Wstaliśmy o 6:00, Gabor przygotował wyśmienitą jajecznicę na bekonie. To danie zrobiło swoją robotę, bo pomimo dużego zmęczenia z dnia poprzedniego i w moim przypadku słabego snu, sprawnie zwinęliśmy obóz, posprzątaliśmy po sobie i ochoczo ( no dobra , ok , ochoczo to jednak lekkie nadużycie 🙂 ) ruszyliśmy w dalszą drogę.

Postanowiliśmy nie wracać do Nojewa na tory lecz wejść na nie po drugiej stronie lasu w którym biwakowaliśmy. Jednakże szlak którym się poruszaliśmy po kilkuset metrach zanikł całkowicie co zmusiło nas do obejścia sporego obszaru, i oddaliło nas znacząco od linii kolejowej. Podjęliśmy wtedy decyzje że rezygnujemy z pierwotnego planu marszu torami na rzecz trasy bardziej krajoznawczej duktami leśnymi i drogami polnymi. Była to słuszna decyzja, marsz torami sam w sobie jest trudny, do tego cała linia jest mocno zarośnięta co nie pozwala cieszyć się otaczającym nas krajobrazem a zmusza do nieustannego obserwowania gdzie się stąpa.

Jak postanowiliśmy tak zrobiliśmy i ruszyliśmy przez Chrzypsko Małe, Łężce, Lutomek do Sierakowa. Piękna trasa przez pagórkowaty wymagający teren. Marsz sam w sobie nie był przyjemny, powiem tak, na pewno sprawiłby ogromną przyjemność jakiemuś masochiście! Ale to nie miało wielkiego znaczenia, bo przecież miało być ciężko, miało to być wyzwanie, miała to być przygoda, i tak właśnie było… było po prostu cudownie!!!

W Sierakowie czekały na nas nasze Panie, nakarmiły nas , napoiły i miło spędziliśmy kilka kolejnych godzin.

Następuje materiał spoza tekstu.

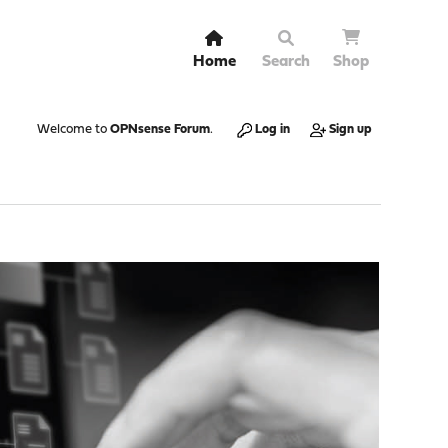
Home
Search
Shop
Welcome to
OPNsense Forum
.
Log in
Sign up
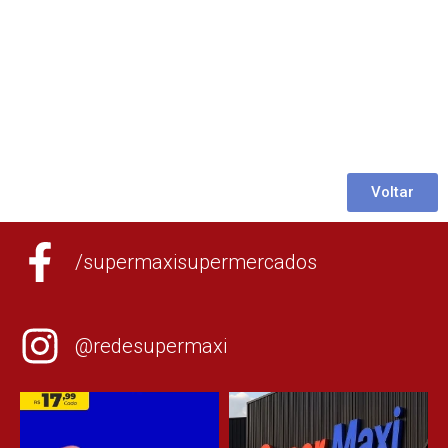
Voltar
/supermaxisupermercados
@redesupermaxi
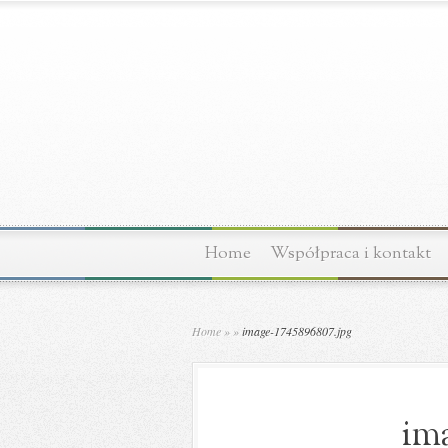
Home
Współpraca i kontakt
Home
»
»
image-1745896807.jpg
ima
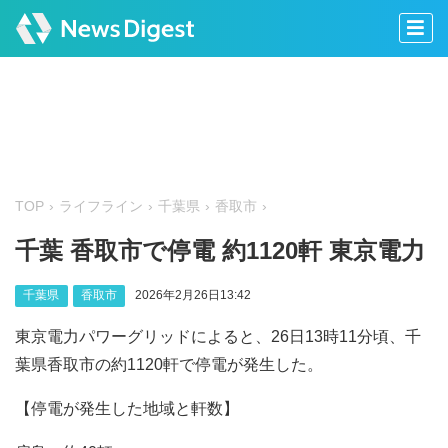
TOP
ライフライン
千葉県
香取市
千葉 香取市で停電 約1120軒 東京電力
千葉県
香取市
2026年2月26日13:42
東京電力パワーグリッドによると、26日13時11分頃、千
葉県香取市の約1120軒で停電が発生した。
【停電が発生した地域と軒数】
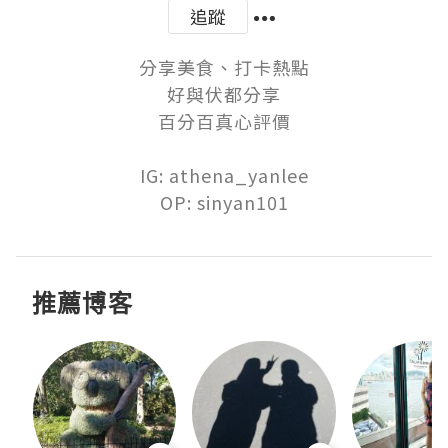
追蹤
分享美食、打卡熱點

好與伏都分享

百分百真心評價

IG: athena_yanlee

OP: sinyan101
推薦博客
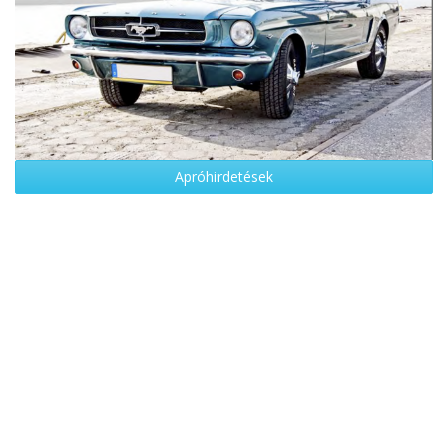
Apróhirdetések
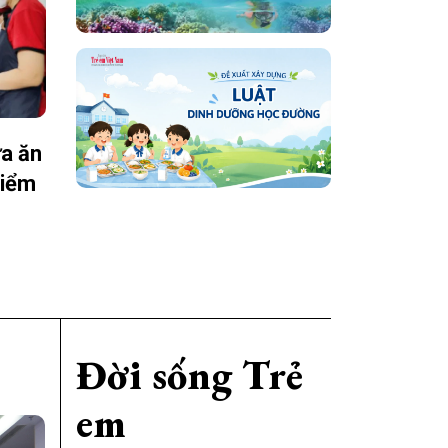
ữa ăn
điểm
Đời sống Trẻ
em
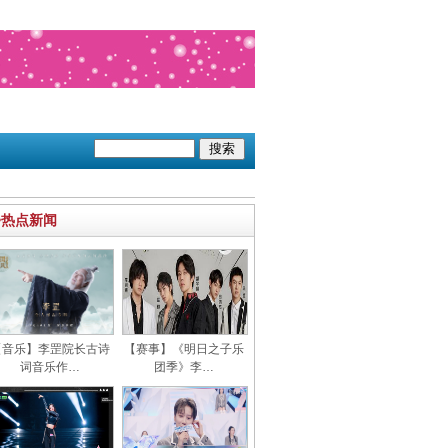
>热点新闻
【音乐】李罡院长古诗
【赛事】《明日之子乐
词音乐作…
团季》李…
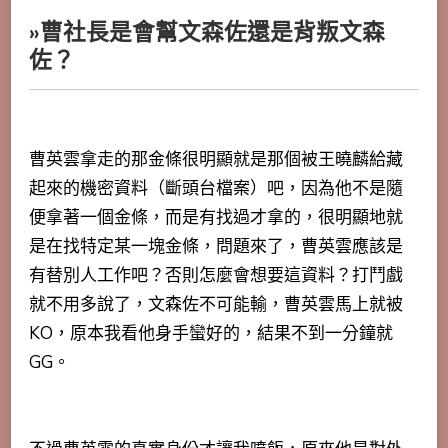
»曹社長是會幫文森佐還是背叛文森
佐？
曹英雲拿走的那金條很明顯就是那個被王曉麟給藏
起來的機密資料（斷頭台檔案）吧，因為他不是隨
便拿著一個金條，而是有找過才拿的，很明顯地就
是在找特定某一塊金條，問題來了，曹英雲應該是
有替別人工作吧？否則怎麼會想要這資料？打鬥戲
就不用多說了，文森佐不可能輸，曹英雲馬上就被
KO，原本我看他身手蠻好的，結果不到一分鐘就
GG。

Co by napisać jako podsumowanie… Wyprawa była dla nas wymagająca pod względem fizycznym, ale daliśmy radę! Było gorąco, duszno, była burza, ale daliśmy rade! Był grad, byliśmy mokrzy ale daliśmy rade! Pokonaliśmy w sumie 48km, miło spędzając czas, a taki był przecież plan, cała reszta to jedynie dodatki 🙂

Pozdrawiamy
Gabor & Michał.

One thought on “Wyprawa śladami “Jasia Bandyty” Czerwiec 2018

Comments are closed.

Comments are closed.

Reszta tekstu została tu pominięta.